100. Introduction to Statistical Reasoning. No credit granted to those who have completed or are enrolled in Soc. 210, Poli.Sci. 280, Stat. 402, 311, 405, or 412, or Econ. 404. (4). (NS). (BS). (QR/1).

This course is designed to provide an overview of the field of statistics. Course topics include methods of analyzing and summarizing data, statistical reasoning as a means of learning from observations (experimental or sample), and techniques for dealing with uncertainties in drawing conclusions from collected data. Basic fallacies in common statistical analyses and reasoning are discussed and proper methods indicated. Alternative approaches to statistical inference are also discussed. The course emphasis is on presenting basic underlying concepts rather than on covering a wide variety of different methodologies. The course format is lecture with some discussion. Cost:2 WL:3

402. Introduction to Statistics and Data Analysis. No credit granted to those who have completed or are enrolled in Econ. 404 or Stat. 311, 405, or 412. (4). (NS). (BS). (QR/1).

In this course students are introduced to the concepts and applications of statistical methods and data analysis. Statistics 402 has no prerequisite and has been elected by students whose mathematics background includes only high school algebra. Examples of applications are drawn from virtually all academic areas and some attention is given to statistical process control methods. The course format includes six hours of lecture per week and 3 hours of laboratory per week. The laboratory section deals with the computational aspects of the course and provides a forum for review of lecture material.
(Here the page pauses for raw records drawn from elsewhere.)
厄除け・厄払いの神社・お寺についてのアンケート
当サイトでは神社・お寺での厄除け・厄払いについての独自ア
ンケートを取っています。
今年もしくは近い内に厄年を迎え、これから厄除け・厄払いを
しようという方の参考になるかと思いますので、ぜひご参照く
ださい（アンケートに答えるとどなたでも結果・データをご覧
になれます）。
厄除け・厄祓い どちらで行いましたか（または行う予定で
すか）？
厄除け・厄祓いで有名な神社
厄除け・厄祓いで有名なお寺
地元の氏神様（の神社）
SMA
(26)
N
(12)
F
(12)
For this purpose, students are introduced to the use of a micro-computer package and the Macintosh computer. Cost:2 WL:3

407. Data Analysis A Computer Approach. Stat. 402. No credit granted to statistics undergraduate concentrators. (2). (Excl).
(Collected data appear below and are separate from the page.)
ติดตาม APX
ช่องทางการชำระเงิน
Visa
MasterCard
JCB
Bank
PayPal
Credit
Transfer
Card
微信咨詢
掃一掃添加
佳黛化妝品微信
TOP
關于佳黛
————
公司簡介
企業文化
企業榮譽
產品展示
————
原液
This course is designed to give a student "hands on" experience in implementing quantitative research by using several modern statistical computing packages. The course will emphasize important practical aspects of data analysis not usually taught in introductory statistics courses. Students must elect one of several satellite laboratory sessions (on SAS, SPSS, etc.). This course will meet during the month of May. (Rothman)

412. Introduction to Probability and Statistics. Prior or concurrent enrollment in Math. 215 and CS 183. No credit granted to those who have completed or are enrolled in 311 or 405. One credit granted to those who have completed Stat. 402. (3). (Excl). (BS).

An introduction to probability theory; statistical models, especially sampling models; estimation and confidence intervals; testing statistical hypotheses; and important applications, including the analysis of variance and regression.

426. Introduction to Mathematical Statistics. Stat. 425. (3). (NS). (BS).

Treatment of experimental data, normal sampling theory, confidence intervals, and tests of hypotheses, and introduction to regression and analysis of variance. This course serves as a prerequisite for many 500-level statistics courses.